One way to employ this effect, a portion of the steam taken post-work and sufficiently cooled and relatively free to much of the impurities, yeilding relatively clean water, is pressurized, and injected tangentially into the pipe,, so that it spins on the polished inner wall as it mov3es up with the steam. Some very abrasion resistant hard material could also form flow control rings at intervals (imagine a taurus shape, just a bit smaller than the ID of the pipe with a teardrop cross section) to slow the speed of the boundary layer steam without causing excessibve turbulence.

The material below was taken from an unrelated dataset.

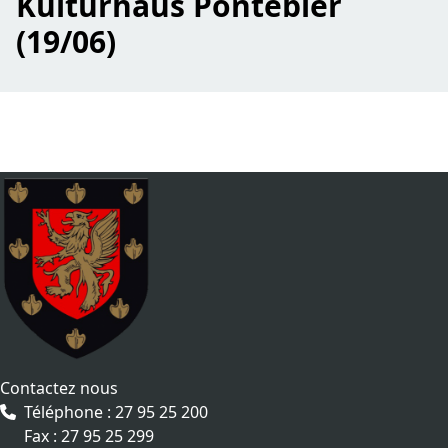
Kulturhaus Pontebier
(19/06)
Contactez nous
Téléphone : 27 95 25 200
Fax : 27 95 25 299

If you can keep that boundary relatively smooth, you should be able to keep the pipe cool enough and free of abrasion. But it would require a stiff pipe, and that would be a lot of structure.

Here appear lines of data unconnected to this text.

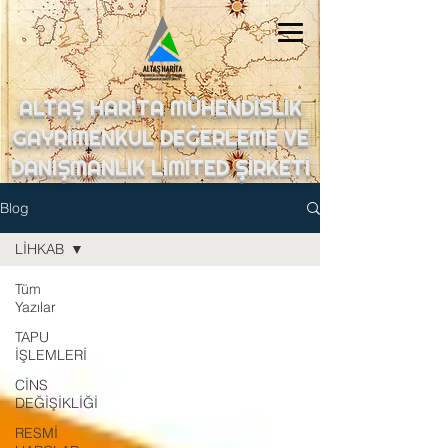
ALTAŞ HARİTA MÜHENDİSLİK
GAYRİMENKUL DEĞERLEME VE
DANIŞMANLIK LİMİTED ŞİRKETİ
Blog
LİHKAB
Tüm
Yazılar
TAPU
İŞLEMLERİ
CİNS
DEĞİŞİKLİĞİ
RESMİ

Another way to approach the problem is to convert much of the heat and pressure to kinetic very early while still near the ocean floor and drive a group of Tesla turbines with the high volume high velocity water at the top. Either one, or a series of eductor like peices could be fitted on the pipe, such that instead of high pressure high temperature steam, you have high volume high velocity water at much cooler temperatures. This would require a much larger pipe, but it is much cheaper to build a very large low pressure low temperature system, than a high pressure high temperature one, and the technology is here already. Tesla turbines have no blades per se, so are rugged and accepting of very mixed effluent. This has the benefit of involving no new technology, everything involved allows for years of working experince to be relied upon.
Another approach would be to convey long conducting rods through a structure built just to contain the flow of the vent (not pressurized). in service rods conduct heat to steam generators. While the rods are conveyed out of service, they are scraped to be cleaned and to mine the sediment.